The Magazine Antiques

| March 01, 2008 | Zukowski, Karen | COPYRIGHT 2008 Brant Publications, Inc. This material is published under license from the publisher through the Gale Group, Farmington Hills, Michigan.  All inquiries regarding rights should be directed to the Gale Group. (Hide copyright information)Copyright

Inspired by the slogan l'art pour l'art, the followers of the aesthetic movement achieved a brief period of cultural efflorescence that reached its height in the United States in the 1880s. (1) In the visual arts, the movement produced objects in which fundamental formal qualities such as shape, line, texture, and color were emphasized to maximize their aesthetic effects.
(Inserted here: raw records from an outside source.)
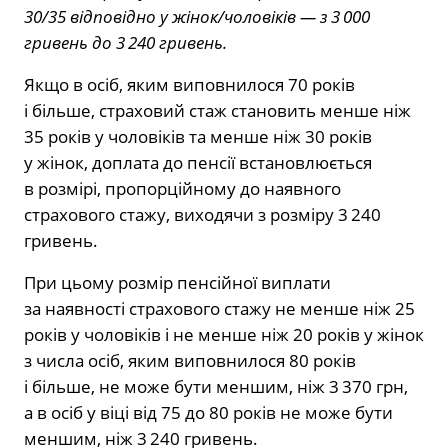
30/35 відповідно у жінок/чоловіків — з 3 000
гривень до 3 240 гривень.
Якщо в осіб, яким виповнилося 70 років
і більше, страховий стаж становить менше ніж
35 років у чоловіків та менше ніж 30 років
у жінок, доплата до пенсії встановлюється
в розмірі, пропорційному до наявного
страхового стажу, виходячи з розміру 3 240
гривень.
При цьому розмір пенсійної виплати
за наявності страхового стажу не менше ніж 25
років у чоловіків і не менше ніж 20 років у жінок
з числа осіб, яким виповнилося 80 років
і більше, не може бути меншим, ніж 3 370 грн,
а в осіб у віці від 75 до 80 років не може бути
меншим, ніж 3 240 гривень.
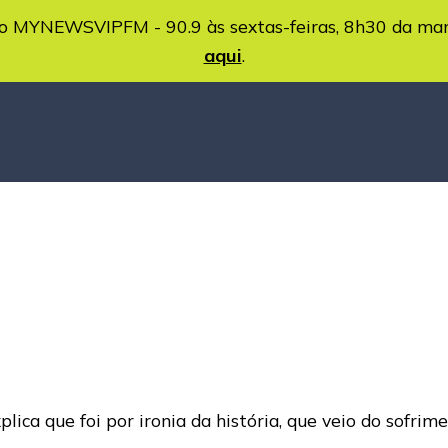
MYNEWSVIPFM - 90.9 às sextas-feiras, 8h30 da ma
aqui
.
plica que foi por ironia da história, que veio do sofr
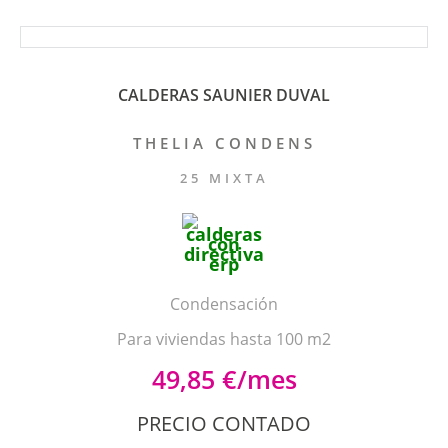
CALDERAS SAUNIER DUVAL
THELIA CONDENS
25 MIXTA
Condensación
Para viviendas hasta 100 m2
49,85 €/mes
PRECIO CONTADO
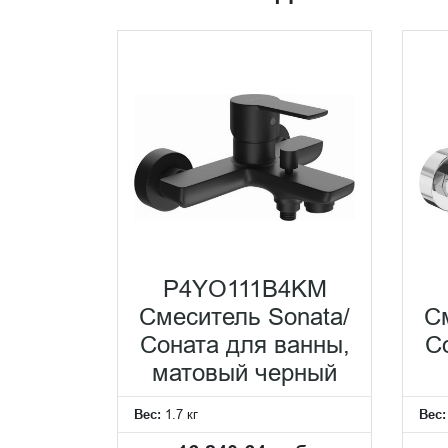
P4YO111B4KM
Смеситель Sonata/
С
Соната для ванны,
С
матовый черный
Вес:
1.7 кг
Вес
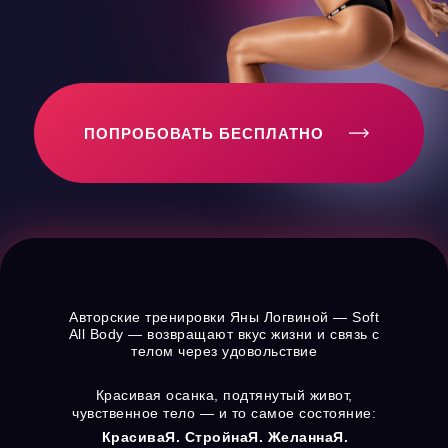
ПОПРОБОВАТЬ БЕСПЛАТНО
Авторские тренировки Яны Логвиной — Soft
All Body — возвращают вкус жизни и связь с
телом через удовольствие
Красивая осанка, подтянутый живот,
чувственное тело — и то самое состояние:
КрасиваЯ. СтройнаЯ. ЖеланнаЯ.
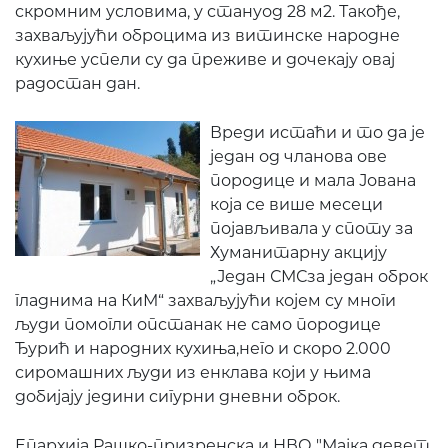
скромним условима, у стануод 28 м2. Такође,
захваљујући оброцима из витинске народне
кухиње успели су да преживе и дочекају овај
радостан дан.
Вреди истаћи и то да је
један од чланова ове
породице и мала Јована
која се више месеци
појављивала у споту за
Хуманитарну акцију
„Један СМСза један оброк
гладнима на КиМ“ захваљујући којем су многи
људи помогли опстанак не само породице
Ђурић и народних кухиња,него и скоро 2.000
сиромашних људи из енклава који у њима
добијају једини сигурни дневни оброк.
Епархија Рашко-призренска и НВО "Мајка девет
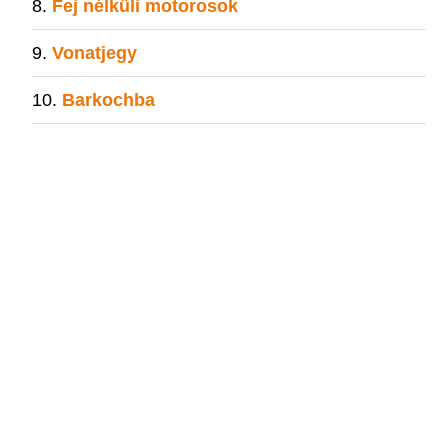
Fej nélküli motorosok
Vonatjegy
Barkochba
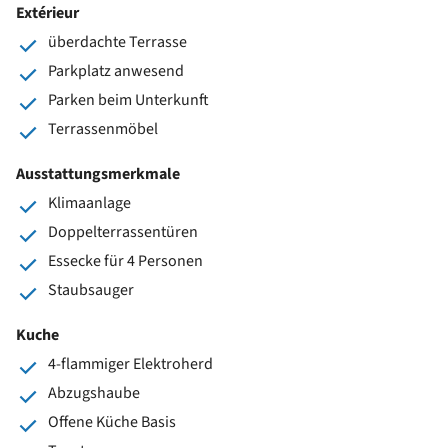
Extérieur
überdachte Terrasse
Parkplatz anwesend
Parken beim Unterkunft
Terrassenmöbel
Ausstattungsmerkmale
Klimaanlage
Doppelterrassentüren
Essecke für 4 Personen
Staubsauger
Kuche
4-flammiger Elektroherd
Abzugshaube
Offene Küche Basis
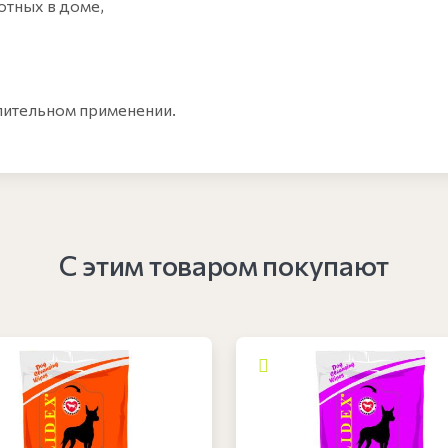
отных в доме,
лительном применении.
С этим товаром покупают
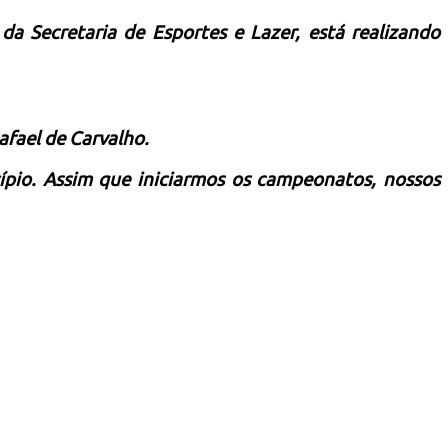
a Secretaria de Esportes e Lazer, está realizando
afael de Carvalho.
pio. Assim que iniciarmos os campeonatos, nossos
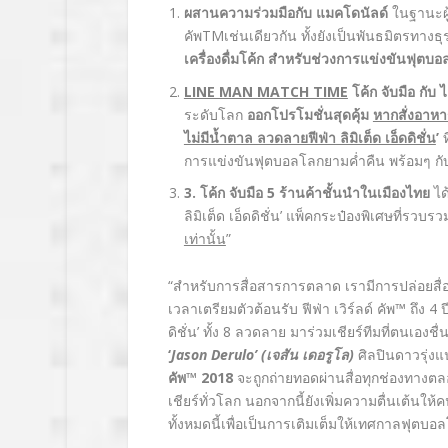
ผสานความร่วมมือกับ แมคโดนัลด์
ในฐานะผู
คัพ
TM
เช่นเดียวกัน ทั้งยังเป็นพันธมิตรทา
เครื่องดื่มโค้ก สำหรับช่วงการแข่งขันฟุตบ
LINE MAN MATCH TIME
โค้ก จับมือ กับ 
ระดับโลก
ออกโปรโมชั่นสุดคุ้ม
หากสั่งอาห
ไม่มีน้ำตาล ลวดลายฟีฟ่า ลิมิเต็ด เอ็ดดิชั่น
’
การแข่งขันฟุตบอลโลกยามค่ำคืน พร้อมๆ กับเ
3.
โค้ก จับมือ
5 ร้านค้าชั้นนำในเมืองไทย
ได
ลิมิเต็ด เอ็ดดิชั่น’ แพ็คกระป๋องพิเศษที่รวบ
เท่านั้น
”
“สำหรับการสื่อสารการตลาด เรามีการปล่อยสื่อ
เวลาเตรียมตัวต้อนรับ ฟีฟ่า เวิร์ลด์ คัพ™ ถึง 4
ดิชั่น’ ทั้ง 8 ลวดลาย มาร่วมเชียร์ทีมที่ตนเอง
‘
Jason Derulo’ (เจสัน เดอรูโล)
ศิลปินดาวรุ่งแ
คัพ™ 2018
จะถูกถ่ายทอดผ่านสื่อทุกช่องทางตล
เชียร์ทั่วโลก นอกจากนี้ยังเพิ่มความตื่นเต้น
ทั้งหมดนี้เพื่อเป็นการเติมเต็มให้เทศกาลฟุต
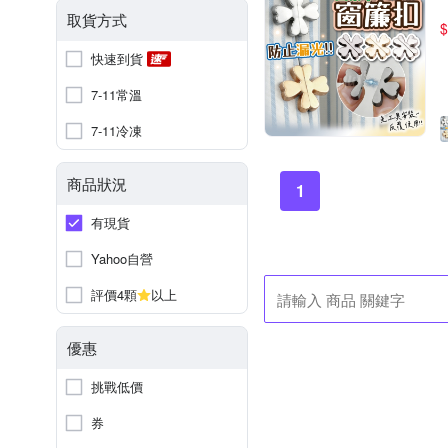
取貨方式
$
快速到貨
7-11常溫
7-11冷凍
商品狀況
1
有現貨
Yahoo自營
評價4顆
以上
優惠
挑戰低價
券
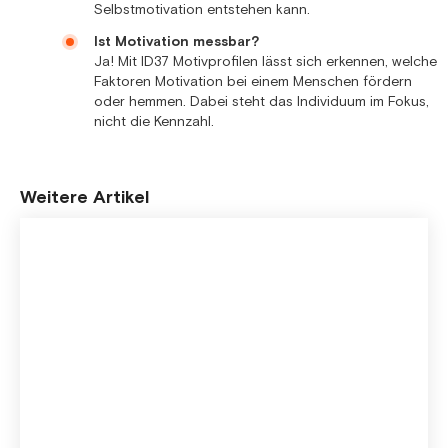
Selbstmotivation entstehen kann.
Ist Motivation messbar?
Ja! Mit ID37 Motivprofilen lässt sich erkennen, welche
Faktoren Motivation bei einem Menschen fördern
oder hemmen. Dabei steht das Individuum im Fokus,
nicht die Kennzahl.
Weitere Artikel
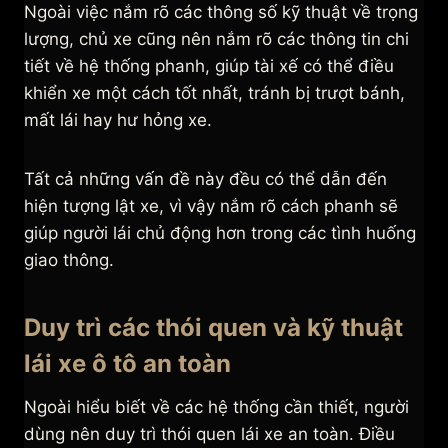
Ngoài việc nắm rõ các thông số kỹ thuật về trọng
lượng, chủ xe cũng nên nắm rõ các thông tin chi
tiết về hệ thống phanh, giúp tài xế có thể điều
khiển xe một cách tốt nhất, tránh bị trượt bánh,
mất lái hay hư hỏng xe.
Tất cả những vấn đề này đều có thể dẫn đến
hiện tượng lật xe, vì vậy nắm rõ cách phanh sẽ
giúp người lái chủ động hơn trong các tình huống
giao thông.
Duy trì các thói quen và kỹ thuật
lái xe ô tô an toàn
Ngoài hiểu biết về các hệ thống cần thiết, người
dùng nên duy trì thói quen lái xe an toàn. Điều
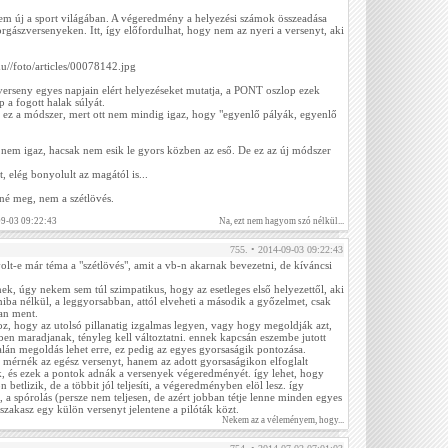
nem új a sport világában. A végeredmény a helyezési számok összeadása
horgászversenyeken. Itt, így előfordulhat, hogy nem az nyeri a versenyt, aki
u//foto/articles/00078142.jpg
 verseny egyes napjain elért helyezéseket mutatja, a PONT oszlop ezek
 a fogott halak súlyát.
ó ez a módszer, mert ott nem mindig igaz, hogy "egyenlő pályák, egyenlő
n nem igaz, hacsak nem esik le gyors közben az eső. De ez az új módszer
, elég bonyolult az magától is...
é meg, nem a szétlövés.
09-03 09:22:43
Na, ezt nem hagyom szó nélkül...
755. • 2014-09-03 09:22:43
t-e már téma a "szétlövés", amit a vb-n akarnak bevezetni, de kíváncsi
ek, úgy nekem sem túl szimpatikus, hogy az esetleges első helyezettől, aki
iba nélkül, a leggyorsabban, attól elveheti a második a győzelmet, csak
an ment.
oz, hogy az utolsó pillanatig izgalmas legyen, vagy hogy megoldják azt,
ben maradjanak, tényleg kell változtatni. ennek kapcsán eszembe jutott
alán megoldás lehet erre, ez pedig az egyes gyorsaságik pontozása.
 mérnék az egész versenyt, hanem az adott gyorsaságikon elfoglalt
, és ezek a pontok adnák a versenyek végeredményét. így lehet, hogy
 betlizik, de a többit jól teljesíti, a végeredményben elöl lesz. így
 a spórolás (persze nem teljesen, de azért jobban tétje lenne minden egyes
zakasz egy külön versenyt jelentene a pilóták közt.
Nekem az a véleményem, hogy...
Proponents of the aesthetic movement, which was more an outlook than a style, sought to elevate taste and make art a part of daily life, especially homelife. (2)

[FIGURE 1 OMITTED]

At the hearth, opulent visual effects were married to meaning. The artistic hearth was a multimedia extravaganza composed of materials such as wood, tile, glass, and mirror and furnished with objects valued for both their artistry and their personal associations. It was also a site of family rituals, and, together, the form, the furnishings, and the experience of spending time around the hearth were an expression of artful domesticity (see Fig. 1). When he put a broad brick fireplace under a low timbered ceiling in the front hall of the house he designed for John and Frances Glessner in Chicago, Henry Hobson Richardson created an emphatic architectural statement (see Fig. 2). But, when the Glessners carried a burning fire from the hearth of the old house to the new, they created meaning. John Glessner later wrote:

 
The fire on the hearth typified the home, so we carried the living fire 
from the hearthstone in the old home at Washington and Morgan Streets, 
and with that started the fire on the new hearth, accompanied by a 
little ceremony .... the life in the new house must be a continuation of 
the life so happily lived in the old.... And so it was with the fire: 
the old did not go out, the new merely continued its warmth and 
glow. (3) 

[FIGURE 2 OMITTED]

[FIGURE 3 OMITTED]

The artistic hearth was a natural outgrowth of the era's veneration of the home. (4) The American response to increasing industrialization and urbanization during the post-Civil War era included the separation of the workplace from the domestic sphere. Middle-class men went to work in factories, shops, and offices, while women remained in the house, raising children and safeguarding the moral underpinnings of American culture. As the so-called cult of domesticity evolved through the late nineteenth century, many women began to pursue the artistic aspects of cultural life more vigorously. They sought art education, founded arts organizations, and made art, much of it to adorn their own residences. An artistic housewife might design and sew her own curtains, paint her own ceramics, perhaps even draw portraits of her family. Such activity sprang from a deep-seated belief that the character of the house had a profound influence upon its inhabitants. The aesthetic movement prompted Americans to make the mental leap that beautiful surroundings, in and of themselves, would elevate the soul. Thus, women, who shouldered primary responsibility for domestic life, enlisted aesthetic forces as they shaped their houses, thereby shaping their families and the entire society. Creating a beautiful home was a moral act.